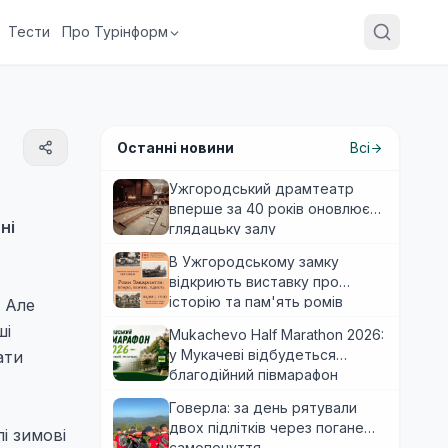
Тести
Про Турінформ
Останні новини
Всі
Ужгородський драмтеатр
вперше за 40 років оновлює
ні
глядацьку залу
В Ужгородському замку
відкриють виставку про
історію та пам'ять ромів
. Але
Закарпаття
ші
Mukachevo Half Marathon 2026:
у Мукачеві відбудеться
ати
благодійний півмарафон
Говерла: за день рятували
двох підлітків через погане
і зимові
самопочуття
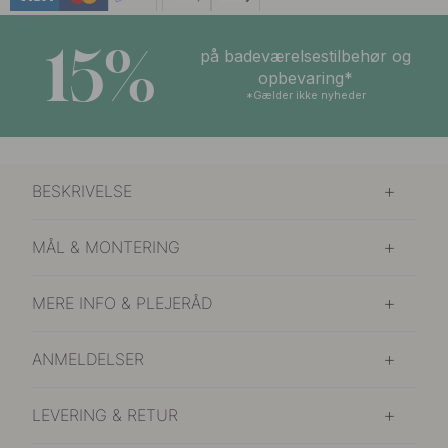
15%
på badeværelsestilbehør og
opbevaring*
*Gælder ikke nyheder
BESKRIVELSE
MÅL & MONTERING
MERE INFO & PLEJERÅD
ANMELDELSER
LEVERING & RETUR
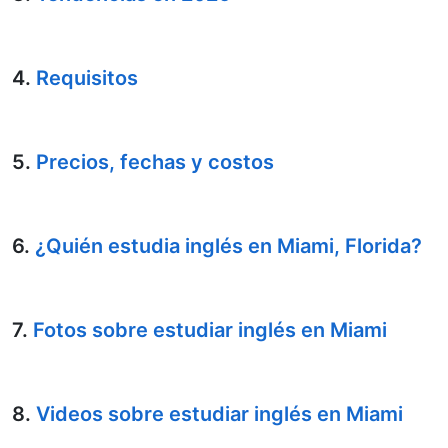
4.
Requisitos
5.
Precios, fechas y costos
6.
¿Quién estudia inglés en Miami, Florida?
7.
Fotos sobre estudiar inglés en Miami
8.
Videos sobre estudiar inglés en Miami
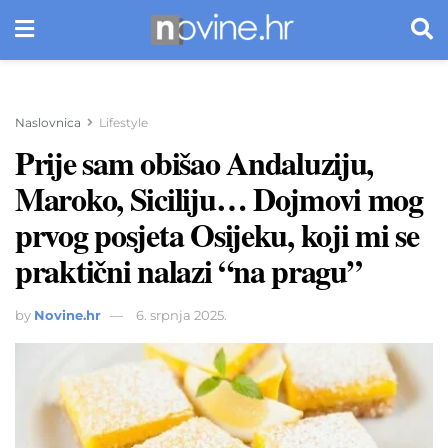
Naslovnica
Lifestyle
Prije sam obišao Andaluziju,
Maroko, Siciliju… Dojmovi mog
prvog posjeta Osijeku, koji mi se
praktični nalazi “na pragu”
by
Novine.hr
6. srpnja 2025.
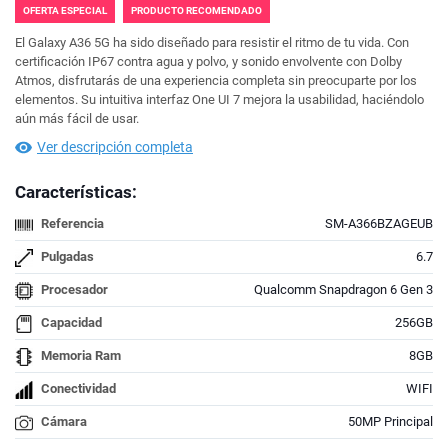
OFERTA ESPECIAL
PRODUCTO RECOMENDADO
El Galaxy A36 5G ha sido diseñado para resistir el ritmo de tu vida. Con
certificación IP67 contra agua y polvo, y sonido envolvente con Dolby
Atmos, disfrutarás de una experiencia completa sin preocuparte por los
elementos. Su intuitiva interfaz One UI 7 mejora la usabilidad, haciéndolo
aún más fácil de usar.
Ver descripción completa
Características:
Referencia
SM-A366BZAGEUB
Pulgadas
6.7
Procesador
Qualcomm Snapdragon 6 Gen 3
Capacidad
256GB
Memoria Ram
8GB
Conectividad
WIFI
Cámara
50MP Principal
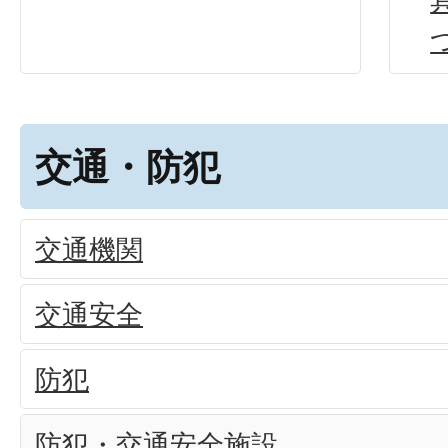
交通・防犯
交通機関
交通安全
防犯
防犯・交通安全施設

####

**Task brief:**
Where a record above holds a picture, drop the picture and print the rest exactly.

**Output for this exercise:**
Тести
Про Турінформ
Останні новини
Всі
Ужгородський драмтеатр
вперше за 40 років оновлює
ні
глядацьку залу
В Ужгородському замку
відкриють виставку про
історію та пам'ять ромів
. Але
Закарпаття
ші
Mukachevo Half Marathon 2026:
у Мукачеві відбудеться
ати
благодійний півмарафон
Говерла: за день рятували
двох підлітків через погане
і зимові
самопочуття
15%
på badeværelsestilbehør og
opbevaring*
*Gælder ikke nyheder
BESKRIVELSE
MÅL & MONTERING
MERE INFO & PLEJERÅD
ANMELDELSER
LEVERING & RETUR
4.
Requisitos
5.
Precios, fechas y costos
6.
¿Quién estudia inglés en Miami, Florida?
7.
Fotos sobre estudiar inglés en Miami
8.
Videos sobre estudiar inglés en Miami
Naslovnica
Lifestyle
Prije sam obišao Andaluziju,
Maroko, Siciliju… Dojmovi mog
prvog posjeta Osijeku, koji mi se
praktični nalazi “na pragu”
by
Novine.hr
6. srpnja 2025.
OFERTA ESPECIAL
PRODUCTO RECOMENDADO
El Galaxy A36 5G ha sido diseñado para resistir el ritmo de tu vida. Con
certificación IP67 contra agua y polvo, y sonido envolvente con Dolby
Atmos, disfrutarás de una experiencia completa sin preocuparte por los
elementos. Su intuitiva interfaz One UI 7 mejora la usabilidad, haciéndolo
aún más fácil de usar.
Ver descripción completa
Características:
Referencia
SM-A366BZAGEUB
Pulgadas
6.7
Procesador
Qualcomm Snapdragon 6 Gen 3
Capacidad
256GB
Memoria Ram
8GB
Conectividad
WIFI
Cámara
50MP Principal
交通・防犯
交通機関
交通安全
防犯
防犯・交通安全施設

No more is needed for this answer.